君は俺を、どう思ってるんだ? 好きなのか、嫌いなのか」
顔が熱くなる。
心臓の音がうるさい。
「……そんなこと、言うわけないでしょ!」
私は立ち上がった。
バッグを掴み、逃げるように言った。
「子供には会わせてあげるから、予定が決まったら領主屋敷に連絡してちょうだい」
そのまま背を向けようとした瞬間、腕を掴まれた。
「っ……」
「今日会う。これから」
その声に、私は立ち止まった。
しばらく黙って、そして、静かに答えた。
「…………わかったわ」
領主屋敷の託児部屋には、子供たちの笑い声が満ちていた。
小さな手、小さな足、小さな命たちが、自由に駆け回っている。
その中に、エドウィンがいた。
私の、そして──彼の子。
エドリックは、扉が開くなり一目散に駆け寄り、我が子を抱き上げた。
驚くかと思った。
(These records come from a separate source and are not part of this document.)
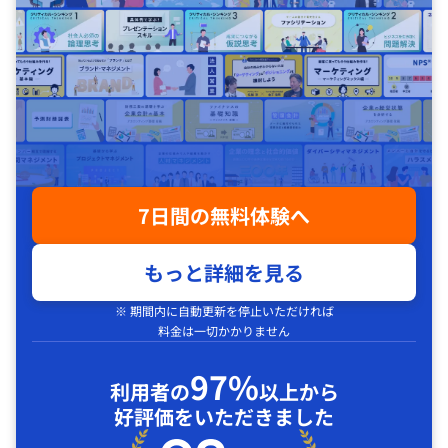
7日間の無料体験へ
もっと詳細を見る
※ 期間内に自動更新を停止いただければ
料金は一切かかりません
97%
利用者の
以上から
好評価をいただきました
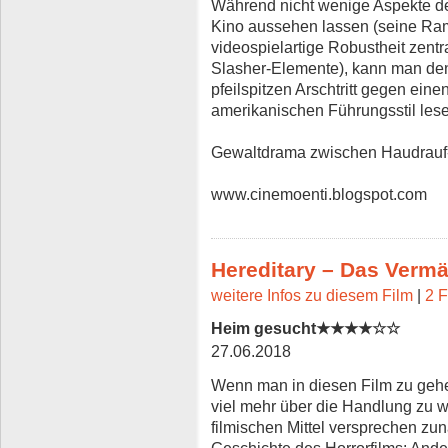
Während nicht wenige Aspekte de
Kino aussehen lassen (seine Ram
videospielartige Robustheit zentr
Slasher-Elemente), kann man de
pfeilspitzen Arschtritt gegen ein
amerikanischen Führungsstil les
Gewaltdrama zwischen Haudrauf-O
www.cinemoenti.blogspot.com
Hereditary – Das Vermä
weitere Infos zu diesem Film
|
2 F
Heim gesucht★★★★☆☆
27.06.2018
Wenn man in diesen Film zu gehen 
viel mehr über die Handlung zu w
filmischen Mittel versprechen zun
Geschichte des Horrorfilms: Ande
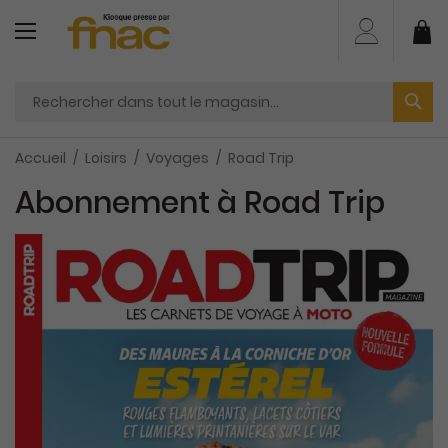
Aller
au
Mo
contenu
Accueil
Loisirs
Voyages
Road Trip
Abonnement à Road Trip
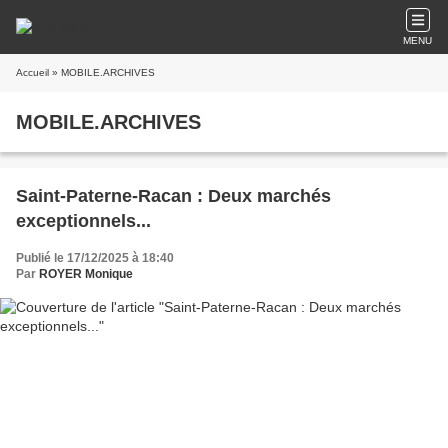
MENU
Accueil
» MOBILE.ARCHIVES
MOBILE.ARCHIVES
Saint-Paterne-Racan : Deux marchés
exceptionnels...
Publié le 17/12/2025 à 18:40
Par
ROYER Monique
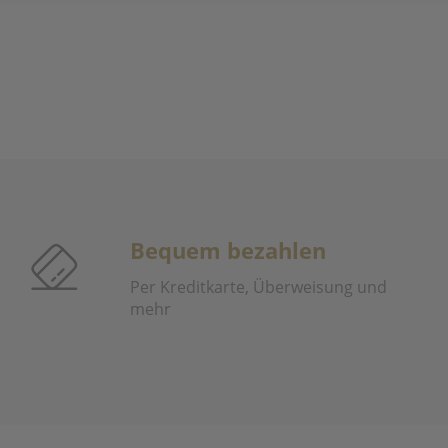
Bequem bezahlen
Per Kreditkarte, Überweisung und
mehr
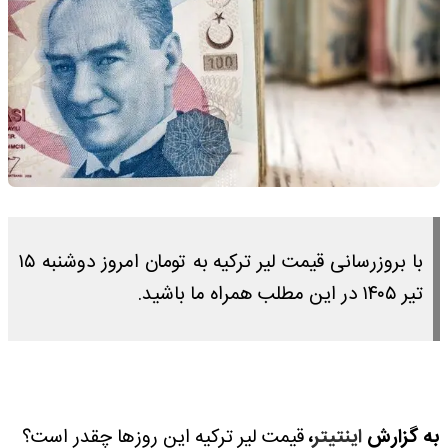
با بروزرسانی قیمت لیر ترکیه به تومان امروز دوشنبه ۱۵
تیر ۱۴۰۵ در این مطلب همراه ما باشید.
به گزارش
اینتیتر
،
قیمت لیر ترکیه این روزها چقدر است؟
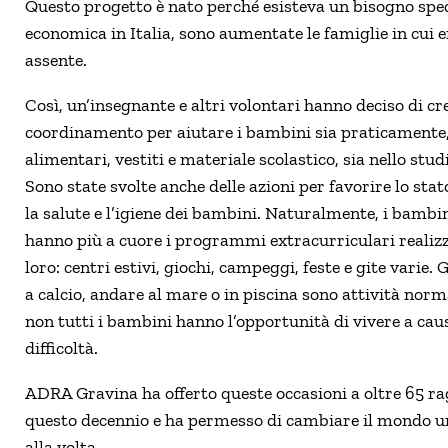
Questo progetto è nato perché esisteva un bisogno specif
economica in Italia, sono aumentate le famiglie in cui 
assente.
Così, un’insegnante e altri volontari hanno deciso di cr
coordinamento per aiutare i bambini sia praticamente
alimentari, vestiti e materiale scolastico, sia nello stud
Sono state svolte anche delle azioni per favorire lo stato
la salute e l’igiene dei bambini. Naturalmente, i bambi
hanno più a cuore i programmi extracurriculari realizz
loro: centri estivi, giochi, campeggi, feste e gite varie. 
a calcio, andare al mare o in piscina sono attività norm
non tutti i bambini hanno l’opportunità di vivere a cau
difficoltà.
ADRA Gravina ha offerto queste occasioni a oltre 65 ra
questo decennio e ha permesso di cambiare il mondo u
alla volta.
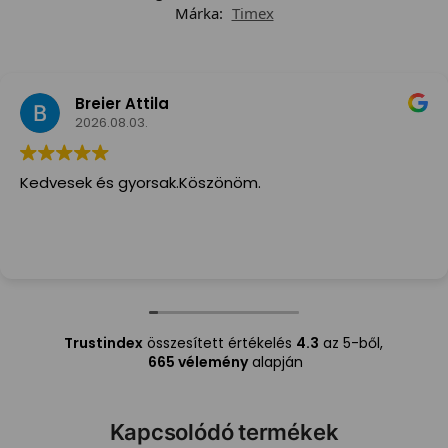
Márka:
Timex
Breier Attila
2026.08.03.
Kedvesek és gyorsak.Köszönöm.
Trustindex
összesített értékelés
4.3
az 5-ből,
665 vélemény
alapján
Kapcsolódó termékek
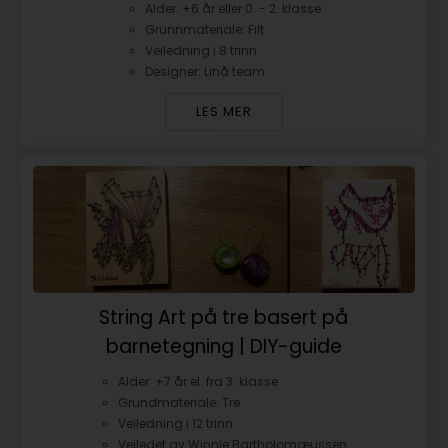
Alder: +6 år eller 0. - 2. klasse
Grunnmateriale: Filt
Veiledning i 8 trinn
Designer: Linå team
LES MER
String Art på tre basert på
barnetegning | DIY-guide
Alder: +7 år el. fra 3. klasse
Grundmateriale: Tre
Veiledning i 12 trinn
Veiledet av Winnie Bartholomæussen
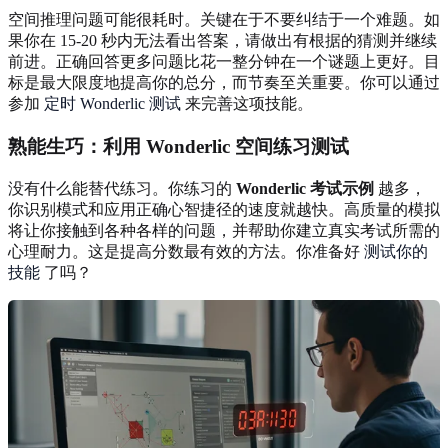
空间推理问题可能很耗时。关键在于不要纠结于一个难题。如
果你在 15-20 秒内无法看出答案，请做出有根据的猜测并继续
前进。正确回答更多问题比花一整分钟在一个谜题上更好。目
标是最大限度地提高你的总分，而节奏至关重要。你可以通过
参加
定时 Wonderlic 测试
来完善这项技能。
熟能生巧：利用 Wonderlic 空间练习测试
没有什么能替代练习。你练习的
Wonderlic 考试示例
越多，
你识别模式和应用正确心智捷径的速度就越快。高质量的模拟
将让你接触到各种各样的问题，并帮助你建立真实考试所需的
心理耐力。这是提高分数最有效的方法。你准备好
测试你的
技能
了吗？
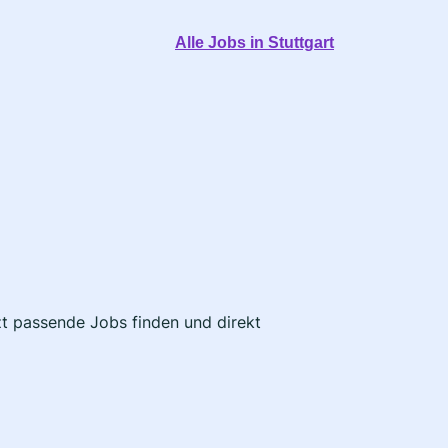
Alle Jobs in Stuttgart
tzt passende Jobs finden und direkt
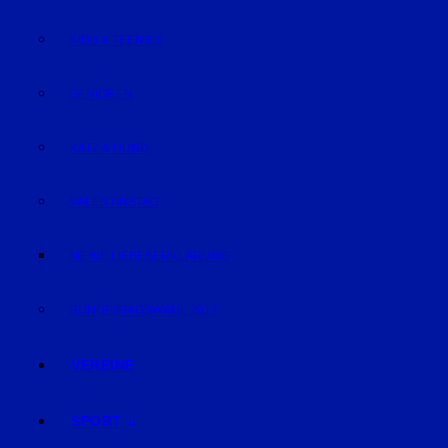
KIDS & TEENIES
SENIOREN
KATZ & HUND
VALENTINSTAG
MEINE LIEBESERKLÄRUNG
BUNDESTAGSWAHL 2017
VEREINE
SPORT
泣き出すかもしれないと、私は身構えた。
けれど、エドウィンは泣かなかった。
むしろ嬉しそうに笑って、父の頬に手を伸ばした。
「これだけ俺に似てれば、ハンサムになるな」
エドリックが笑いながら言う。
私は、呆れつつ笑った。
「……そうね」
悔しいけれど、否定できなかった。
目も、口元も、彼にそっくりだった。
「遊んでた男の方が、子煩悩になるんだぞ。
よし、連れて帰る」
「はっ?! 冗談じゃない! 絶対渡さない!」
思わず声を荒げた。
けれど、彼は涼しい顔で言った。
「そりゃ無理だ。俺は侯爵で、君は平民なんだから」
「そんな! ひどい! 卑怯もの!」
怒りで声が震えた。
けれど、彼は真顔で、まっすぐに私を見つめた。
「子供と離れたくないなら、俺のところに来るしかないな」
「え?」
思わず、間の抜けた声が出た。
「そのままの意味だ。……家族3人で暮らそう」
私は、言葉を失った。
けれど、胸の奥が、じんわりと暖かくなっていくのを感じた。
あのときは、信じられなかった彼。
今なら、信じられる。
笑顔の我が子が、私達の手を引いた。